Only some lines are wanted. Transcribe, exactly, the lines below from the line with "Task: Click on the Institution" up to and including the line with "The height and width of the screenshot is (997, 1024).".
════
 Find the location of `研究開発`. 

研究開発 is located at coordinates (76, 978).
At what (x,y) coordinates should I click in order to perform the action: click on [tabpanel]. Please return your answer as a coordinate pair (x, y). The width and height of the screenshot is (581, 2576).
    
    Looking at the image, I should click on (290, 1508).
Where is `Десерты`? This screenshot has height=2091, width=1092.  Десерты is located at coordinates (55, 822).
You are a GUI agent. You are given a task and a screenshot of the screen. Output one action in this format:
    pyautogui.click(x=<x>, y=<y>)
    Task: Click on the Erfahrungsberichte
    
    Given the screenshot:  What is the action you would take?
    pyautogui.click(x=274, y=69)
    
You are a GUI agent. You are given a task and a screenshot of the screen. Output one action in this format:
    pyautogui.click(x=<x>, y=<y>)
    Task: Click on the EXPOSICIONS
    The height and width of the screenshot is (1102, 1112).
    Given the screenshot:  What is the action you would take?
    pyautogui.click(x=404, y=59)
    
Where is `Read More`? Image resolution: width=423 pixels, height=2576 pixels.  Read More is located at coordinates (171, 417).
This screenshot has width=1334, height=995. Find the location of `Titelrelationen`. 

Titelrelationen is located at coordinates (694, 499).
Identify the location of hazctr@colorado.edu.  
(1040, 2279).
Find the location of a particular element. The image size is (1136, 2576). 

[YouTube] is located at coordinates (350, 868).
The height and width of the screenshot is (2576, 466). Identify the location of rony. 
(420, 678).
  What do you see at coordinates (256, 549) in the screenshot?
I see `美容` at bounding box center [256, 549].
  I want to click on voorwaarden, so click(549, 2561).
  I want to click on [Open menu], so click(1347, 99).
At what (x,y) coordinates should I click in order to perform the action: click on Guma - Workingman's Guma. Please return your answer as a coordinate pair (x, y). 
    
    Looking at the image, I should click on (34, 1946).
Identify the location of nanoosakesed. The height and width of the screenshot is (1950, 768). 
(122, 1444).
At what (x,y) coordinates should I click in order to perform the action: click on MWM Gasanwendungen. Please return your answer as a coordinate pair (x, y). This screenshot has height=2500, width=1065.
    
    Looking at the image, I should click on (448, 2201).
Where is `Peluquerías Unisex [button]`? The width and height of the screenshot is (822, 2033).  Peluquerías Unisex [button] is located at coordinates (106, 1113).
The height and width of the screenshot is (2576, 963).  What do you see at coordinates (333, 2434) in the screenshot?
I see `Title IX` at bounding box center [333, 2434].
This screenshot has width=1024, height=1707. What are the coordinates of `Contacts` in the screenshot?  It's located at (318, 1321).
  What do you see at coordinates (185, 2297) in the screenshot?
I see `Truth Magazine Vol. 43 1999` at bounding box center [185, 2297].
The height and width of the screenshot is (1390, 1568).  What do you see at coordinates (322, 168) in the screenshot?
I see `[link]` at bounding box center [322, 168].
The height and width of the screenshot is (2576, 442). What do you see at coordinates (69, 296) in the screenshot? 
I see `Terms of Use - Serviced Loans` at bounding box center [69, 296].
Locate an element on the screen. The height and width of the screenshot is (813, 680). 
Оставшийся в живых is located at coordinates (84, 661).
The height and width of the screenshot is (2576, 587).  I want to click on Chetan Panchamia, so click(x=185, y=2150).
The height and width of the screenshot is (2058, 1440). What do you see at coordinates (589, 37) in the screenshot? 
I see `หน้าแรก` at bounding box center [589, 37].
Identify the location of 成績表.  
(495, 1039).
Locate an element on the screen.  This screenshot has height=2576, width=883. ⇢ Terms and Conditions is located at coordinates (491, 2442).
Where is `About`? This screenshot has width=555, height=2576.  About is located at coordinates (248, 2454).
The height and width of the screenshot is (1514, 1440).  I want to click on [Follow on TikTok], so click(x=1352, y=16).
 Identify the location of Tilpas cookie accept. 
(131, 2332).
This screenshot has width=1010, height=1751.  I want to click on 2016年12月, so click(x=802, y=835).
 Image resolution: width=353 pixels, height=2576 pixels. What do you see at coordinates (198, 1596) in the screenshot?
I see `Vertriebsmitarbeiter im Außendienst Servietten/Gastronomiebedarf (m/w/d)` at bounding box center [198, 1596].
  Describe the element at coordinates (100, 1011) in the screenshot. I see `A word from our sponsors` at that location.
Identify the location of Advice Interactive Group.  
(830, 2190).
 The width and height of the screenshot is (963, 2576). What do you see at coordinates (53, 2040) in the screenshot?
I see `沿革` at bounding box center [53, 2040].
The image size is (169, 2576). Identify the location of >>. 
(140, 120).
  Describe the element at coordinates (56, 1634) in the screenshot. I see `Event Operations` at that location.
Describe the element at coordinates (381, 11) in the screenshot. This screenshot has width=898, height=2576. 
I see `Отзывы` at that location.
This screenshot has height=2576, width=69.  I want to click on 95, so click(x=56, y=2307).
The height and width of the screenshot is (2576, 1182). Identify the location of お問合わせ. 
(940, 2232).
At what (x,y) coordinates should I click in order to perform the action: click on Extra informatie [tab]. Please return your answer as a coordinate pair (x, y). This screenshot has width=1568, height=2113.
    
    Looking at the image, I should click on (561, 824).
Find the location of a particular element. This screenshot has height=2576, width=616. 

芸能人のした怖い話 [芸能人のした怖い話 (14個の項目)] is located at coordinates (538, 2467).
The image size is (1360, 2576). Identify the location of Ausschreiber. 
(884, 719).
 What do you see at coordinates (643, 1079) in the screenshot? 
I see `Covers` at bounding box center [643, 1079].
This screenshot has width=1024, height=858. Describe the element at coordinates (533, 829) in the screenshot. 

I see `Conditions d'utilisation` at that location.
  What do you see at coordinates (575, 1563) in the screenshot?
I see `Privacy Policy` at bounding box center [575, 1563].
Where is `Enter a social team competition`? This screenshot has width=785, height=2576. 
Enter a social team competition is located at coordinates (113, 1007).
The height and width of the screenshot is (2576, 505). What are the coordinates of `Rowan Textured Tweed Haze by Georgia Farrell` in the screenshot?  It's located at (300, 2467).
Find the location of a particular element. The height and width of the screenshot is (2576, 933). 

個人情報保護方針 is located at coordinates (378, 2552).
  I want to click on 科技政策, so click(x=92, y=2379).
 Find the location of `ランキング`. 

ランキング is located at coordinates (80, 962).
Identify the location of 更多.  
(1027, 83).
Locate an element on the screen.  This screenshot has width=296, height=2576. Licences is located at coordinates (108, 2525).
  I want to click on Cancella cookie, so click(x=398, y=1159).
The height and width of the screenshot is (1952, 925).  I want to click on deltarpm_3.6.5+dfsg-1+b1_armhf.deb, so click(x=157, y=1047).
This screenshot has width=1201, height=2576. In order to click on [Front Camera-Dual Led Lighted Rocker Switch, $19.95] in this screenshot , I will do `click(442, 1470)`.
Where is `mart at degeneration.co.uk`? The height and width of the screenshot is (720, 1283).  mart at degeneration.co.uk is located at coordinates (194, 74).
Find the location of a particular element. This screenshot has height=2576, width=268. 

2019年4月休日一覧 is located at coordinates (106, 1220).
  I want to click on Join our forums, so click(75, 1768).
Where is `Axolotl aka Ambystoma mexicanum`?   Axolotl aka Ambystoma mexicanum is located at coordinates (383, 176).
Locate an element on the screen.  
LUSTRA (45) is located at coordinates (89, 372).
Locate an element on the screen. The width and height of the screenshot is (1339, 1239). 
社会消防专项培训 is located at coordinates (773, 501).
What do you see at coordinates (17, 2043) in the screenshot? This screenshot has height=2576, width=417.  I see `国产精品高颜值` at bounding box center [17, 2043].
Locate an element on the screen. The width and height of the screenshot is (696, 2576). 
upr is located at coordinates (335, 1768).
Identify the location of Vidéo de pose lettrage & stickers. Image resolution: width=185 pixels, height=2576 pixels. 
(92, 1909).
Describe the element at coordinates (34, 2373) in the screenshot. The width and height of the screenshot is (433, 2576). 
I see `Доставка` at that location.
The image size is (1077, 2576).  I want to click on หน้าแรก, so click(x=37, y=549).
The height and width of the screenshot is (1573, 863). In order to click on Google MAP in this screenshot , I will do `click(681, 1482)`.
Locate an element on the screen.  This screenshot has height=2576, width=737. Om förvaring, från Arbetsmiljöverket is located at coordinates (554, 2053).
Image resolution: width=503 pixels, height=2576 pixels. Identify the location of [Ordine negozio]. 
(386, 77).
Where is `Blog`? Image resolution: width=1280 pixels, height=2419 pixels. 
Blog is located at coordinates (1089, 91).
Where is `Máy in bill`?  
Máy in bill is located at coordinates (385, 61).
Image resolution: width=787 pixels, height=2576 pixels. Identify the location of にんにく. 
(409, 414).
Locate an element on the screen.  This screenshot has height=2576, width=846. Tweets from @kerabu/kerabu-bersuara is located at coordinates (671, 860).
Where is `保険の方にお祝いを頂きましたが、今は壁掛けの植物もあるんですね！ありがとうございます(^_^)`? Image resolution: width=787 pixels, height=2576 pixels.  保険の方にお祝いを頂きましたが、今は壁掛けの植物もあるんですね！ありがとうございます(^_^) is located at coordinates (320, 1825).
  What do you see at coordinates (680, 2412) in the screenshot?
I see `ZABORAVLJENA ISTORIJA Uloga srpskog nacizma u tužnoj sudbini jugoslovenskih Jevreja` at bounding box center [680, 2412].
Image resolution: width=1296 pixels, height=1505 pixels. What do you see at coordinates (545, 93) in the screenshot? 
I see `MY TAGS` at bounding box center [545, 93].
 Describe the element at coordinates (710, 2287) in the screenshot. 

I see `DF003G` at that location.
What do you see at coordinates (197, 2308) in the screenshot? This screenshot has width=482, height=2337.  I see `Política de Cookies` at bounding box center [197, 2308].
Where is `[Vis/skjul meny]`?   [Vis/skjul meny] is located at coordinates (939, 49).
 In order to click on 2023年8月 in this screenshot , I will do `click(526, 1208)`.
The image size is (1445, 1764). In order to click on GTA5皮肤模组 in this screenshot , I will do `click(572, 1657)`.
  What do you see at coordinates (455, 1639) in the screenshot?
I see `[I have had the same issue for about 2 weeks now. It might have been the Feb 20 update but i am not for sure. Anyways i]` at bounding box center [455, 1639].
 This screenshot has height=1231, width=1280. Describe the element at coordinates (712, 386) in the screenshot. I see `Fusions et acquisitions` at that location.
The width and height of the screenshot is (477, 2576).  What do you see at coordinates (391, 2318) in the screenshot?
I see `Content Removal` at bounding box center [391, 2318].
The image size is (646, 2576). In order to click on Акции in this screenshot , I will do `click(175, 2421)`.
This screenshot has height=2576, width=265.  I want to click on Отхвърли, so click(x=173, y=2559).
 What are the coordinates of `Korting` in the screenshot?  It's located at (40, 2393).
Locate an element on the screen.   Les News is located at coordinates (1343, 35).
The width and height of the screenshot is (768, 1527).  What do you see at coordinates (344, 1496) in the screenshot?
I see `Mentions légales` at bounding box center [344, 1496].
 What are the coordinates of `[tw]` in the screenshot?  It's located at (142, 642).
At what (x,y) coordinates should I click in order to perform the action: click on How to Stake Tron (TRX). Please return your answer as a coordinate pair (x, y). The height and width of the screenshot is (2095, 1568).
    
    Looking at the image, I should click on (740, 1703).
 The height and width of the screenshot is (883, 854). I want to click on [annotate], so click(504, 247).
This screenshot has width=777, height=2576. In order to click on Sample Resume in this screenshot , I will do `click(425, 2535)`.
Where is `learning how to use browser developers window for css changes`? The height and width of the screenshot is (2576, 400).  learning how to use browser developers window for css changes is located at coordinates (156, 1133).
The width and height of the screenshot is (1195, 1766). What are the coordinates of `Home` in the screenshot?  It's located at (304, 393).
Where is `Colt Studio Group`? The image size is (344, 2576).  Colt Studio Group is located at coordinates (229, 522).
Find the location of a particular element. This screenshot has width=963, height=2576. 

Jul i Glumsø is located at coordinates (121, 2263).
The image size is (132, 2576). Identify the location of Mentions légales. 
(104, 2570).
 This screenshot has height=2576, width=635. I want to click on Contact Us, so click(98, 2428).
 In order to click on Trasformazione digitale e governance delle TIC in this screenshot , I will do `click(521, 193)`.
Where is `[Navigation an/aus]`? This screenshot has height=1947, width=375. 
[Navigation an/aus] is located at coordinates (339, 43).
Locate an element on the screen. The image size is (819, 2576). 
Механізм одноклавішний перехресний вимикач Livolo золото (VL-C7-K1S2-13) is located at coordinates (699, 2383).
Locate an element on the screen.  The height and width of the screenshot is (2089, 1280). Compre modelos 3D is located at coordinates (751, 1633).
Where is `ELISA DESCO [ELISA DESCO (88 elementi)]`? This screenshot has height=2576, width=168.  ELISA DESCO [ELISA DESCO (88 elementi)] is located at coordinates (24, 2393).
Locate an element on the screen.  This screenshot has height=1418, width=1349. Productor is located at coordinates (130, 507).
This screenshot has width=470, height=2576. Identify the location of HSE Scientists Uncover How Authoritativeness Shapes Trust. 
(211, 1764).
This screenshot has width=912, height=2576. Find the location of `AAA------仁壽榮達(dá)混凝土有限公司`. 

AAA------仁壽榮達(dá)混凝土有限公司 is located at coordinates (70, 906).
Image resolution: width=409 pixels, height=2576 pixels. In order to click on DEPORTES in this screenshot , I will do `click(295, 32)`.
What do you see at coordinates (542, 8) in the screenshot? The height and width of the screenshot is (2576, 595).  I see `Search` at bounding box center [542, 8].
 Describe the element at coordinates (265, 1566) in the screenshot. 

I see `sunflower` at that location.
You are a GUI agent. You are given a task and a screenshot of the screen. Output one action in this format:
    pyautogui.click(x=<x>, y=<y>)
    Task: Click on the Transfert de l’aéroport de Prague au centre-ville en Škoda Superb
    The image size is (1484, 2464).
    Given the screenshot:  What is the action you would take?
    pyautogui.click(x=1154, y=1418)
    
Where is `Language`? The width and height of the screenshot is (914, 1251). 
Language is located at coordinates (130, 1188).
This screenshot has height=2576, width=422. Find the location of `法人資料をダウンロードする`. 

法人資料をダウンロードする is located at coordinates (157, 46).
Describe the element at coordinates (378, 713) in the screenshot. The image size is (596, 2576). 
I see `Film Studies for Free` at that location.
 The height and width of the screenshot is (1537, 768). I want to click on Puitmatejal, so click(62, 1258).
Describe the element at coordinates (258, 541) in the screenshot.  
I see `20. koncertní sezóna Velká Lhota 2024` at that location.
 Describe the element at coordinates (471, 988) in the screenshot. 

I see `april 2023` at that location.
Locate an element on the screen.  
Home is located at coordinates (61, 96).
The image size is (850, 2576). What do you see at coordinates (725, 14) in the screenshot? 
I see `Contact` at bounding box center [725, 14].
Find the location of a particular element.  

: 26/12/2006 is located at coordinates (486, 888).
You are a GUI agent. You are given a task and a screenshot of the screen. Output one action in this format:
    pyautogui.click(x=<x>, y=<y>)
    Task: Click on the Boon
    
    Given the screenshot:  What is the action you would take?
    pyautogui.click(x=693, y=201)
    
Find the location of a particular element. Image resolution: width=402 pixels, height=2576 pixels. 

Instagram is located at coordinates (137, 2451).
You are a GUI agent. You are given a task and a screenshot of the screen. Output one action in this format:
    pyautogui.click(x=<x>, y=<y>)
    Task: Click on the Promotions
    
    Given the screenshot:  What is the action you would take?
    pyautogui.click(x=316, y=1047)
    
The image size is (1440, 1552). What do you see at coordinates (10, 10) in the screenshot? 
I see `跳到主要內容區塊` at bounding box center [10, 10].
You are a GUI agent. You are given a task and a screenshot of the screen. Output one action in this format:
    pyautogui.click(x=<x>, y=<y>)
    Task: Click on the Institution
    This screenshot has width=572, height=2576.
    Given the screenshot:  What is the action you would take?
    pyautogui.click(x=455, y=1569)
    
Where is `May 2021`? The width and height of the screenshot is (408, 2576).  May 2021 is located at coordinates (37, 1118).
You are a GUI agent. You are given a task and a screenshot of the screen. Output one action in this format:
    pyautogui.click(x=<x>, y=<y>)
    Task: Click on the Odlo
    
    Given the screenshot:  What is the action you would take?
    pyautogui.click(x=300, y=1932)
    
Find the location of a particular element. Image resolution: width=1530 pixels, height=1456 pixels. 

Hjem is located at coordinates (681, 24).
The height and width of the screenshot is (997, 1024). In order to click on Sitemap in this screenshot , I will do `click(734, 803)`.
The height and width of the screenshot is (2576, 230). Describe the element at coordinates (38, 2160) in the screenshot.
════
§ **Task answer**
    Task: Click on the Institution
    This screenshot has width=572, height=2576.
    Given the screenshot:  What is the action you would take?
    pyautogui.click(x=455, y=1569)
    
Where is `May 2021`? The width and height of the screenshot is (408, 2576).  May 2021 is located at coordinates (37, 1118).
You are a GUI agent. You are given a task and a screenshot of the screen. Output one action in this format:
    pyautogui.click(x=<x>, y=<y>)
    Task: Click on the Odlo
    
    Given the screenshot:  What is the action you would take?
    pyautogui.click(x=300, y=1932)
    
Find the location of a particular element. Image resolution: width=1530 pixels, height=1456 pixels. 

Hjem is located at coordinates (681, 24).
The height and width of the screenshot is (997, 1024). In order to click on Sitemap in this screenshot , I will do `click(734, 803)`.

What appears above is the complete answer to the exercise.